Monday, May 27, 2013

Transfac Announced Accounts Receivable Financing Method ? Things to Consider

Transfac Announced Accounts Receivable Financing Method – Things to Consider











factoring financing


Salt Lake City, UT (PRWEB) November 28, 2012

Running an organization successfully is almost impossible if sufficient funds are not available. An organization depends upon its clients and customers to make timely payments for funds. However, there are some times when payments are delayed and the organization is left with only invoices. In such instance, business factoring service company comes in play. It agrees to lend some amount to the organization in exchange for the invoices. Collecting the pending amount from the client is then this factoring services company's work.

This method of loaning money through factoring invoices is gaining popularity amongst several industries such as trucking firms, manufacturers and staffing agencies. There are several pros and cons to this method that one must fully understand before going ahead with this method.

Pros

When an organization needs some quick liquid cash, selling factoring invoices for the loan amount is the best option available.
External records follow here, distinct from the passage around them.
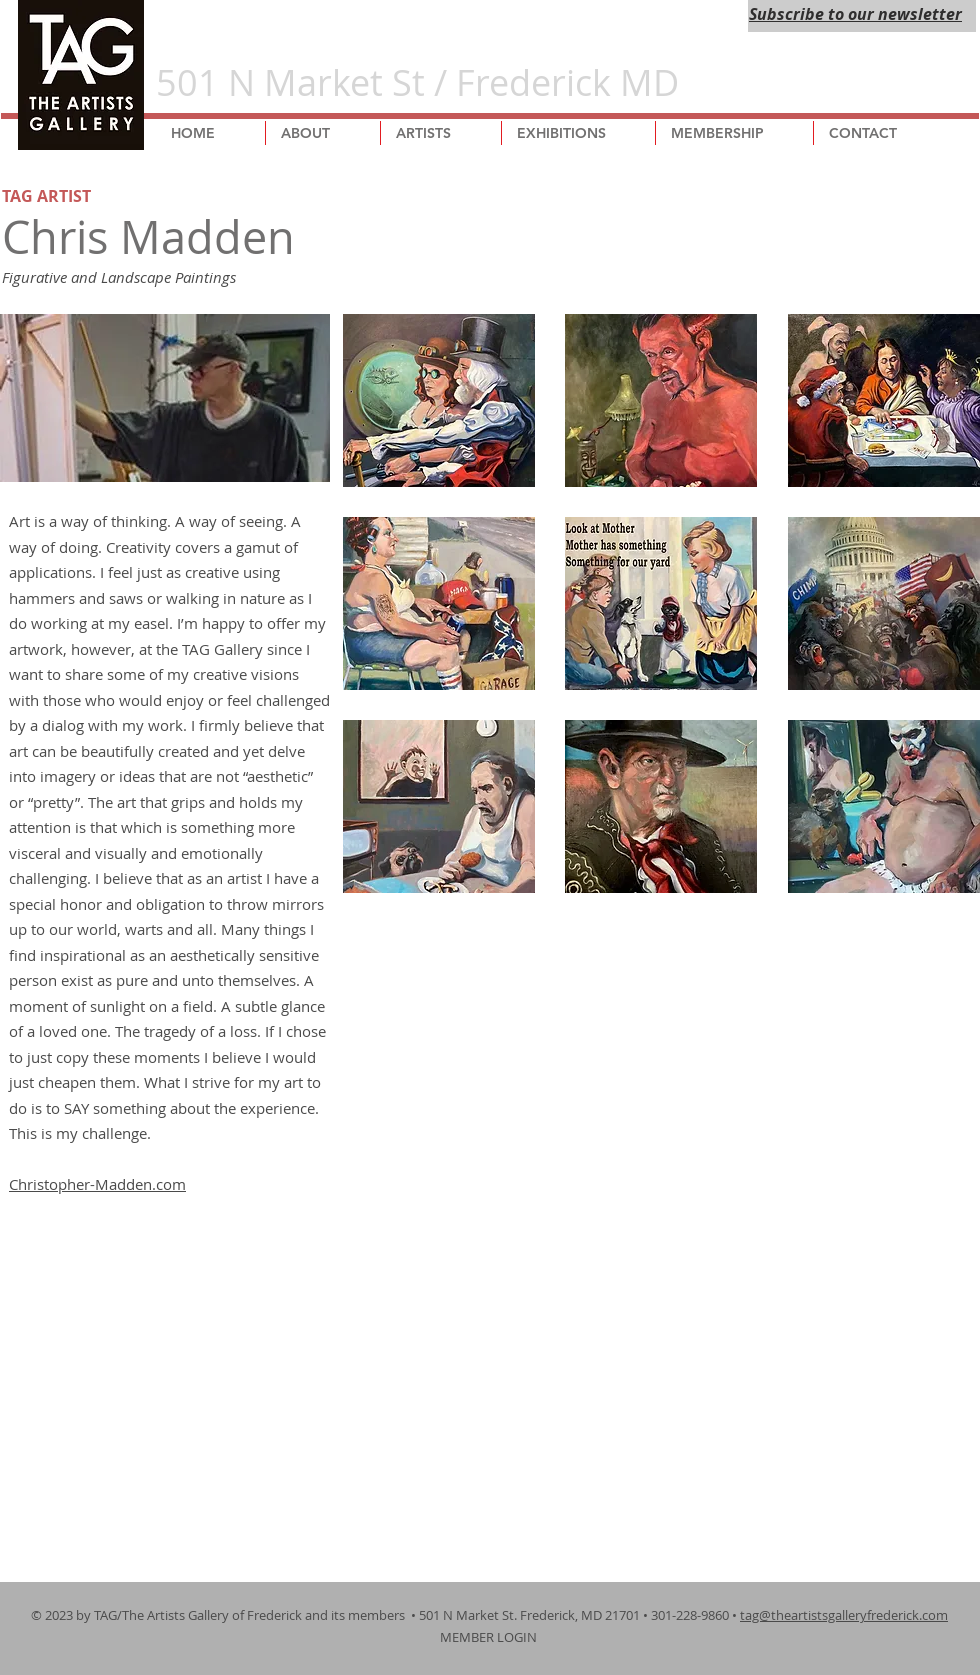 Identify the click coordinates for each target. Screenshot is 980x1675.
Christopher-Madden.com (97, 1184)
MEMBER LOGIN (490, 1637)
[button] (439, 400)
There is no time delay when loan is obtained this way. However, if a bank loan is considered, the processing time in itself may consume a month or two.

The factoring services company does not demand that the organization have a good credit history. Instead, it relies on the clients' and customers' credit rating while loaning the amount.

The factoring companies does the follow up with the clients with respect to the pending payments. The organization can thus channel its resources for more productive tasks.

There is no need to pledge any property to get a loan. Thus, the organization does not take any form or debt in this case.

This method can be used by start up companies as well. Bad debt can be eliminated and avoided.

Cons

The methods adopted by the factoring services company may offend the clients and customers. They may in turn stop doing business with the organization.

There is usually some amount charged when a company takes loan by factoring invoices. This amount may, depending upon the factoring agency go quite high.

This method of raising funds does not have any strict legal and regulatory standards. There is a possibility of getting cheated or incurring huge losses for both the involved property. A lot of groundwork must be done to avoid any kind of monetary loss.

Financial statements, charge sheet and invoices must be kept in order for the process to get done.

Conclusion

It is imperative that enough research be done to get all the facts right before getting down to transaction. All the terms/conditions and rules must be outlined and finalized without holding back anything. If done in the correct manner, factoring services can free up large sums of working capital and prove to be advantageous. Money raised is instantaneous and immediate thus eliminating any sort of hold up.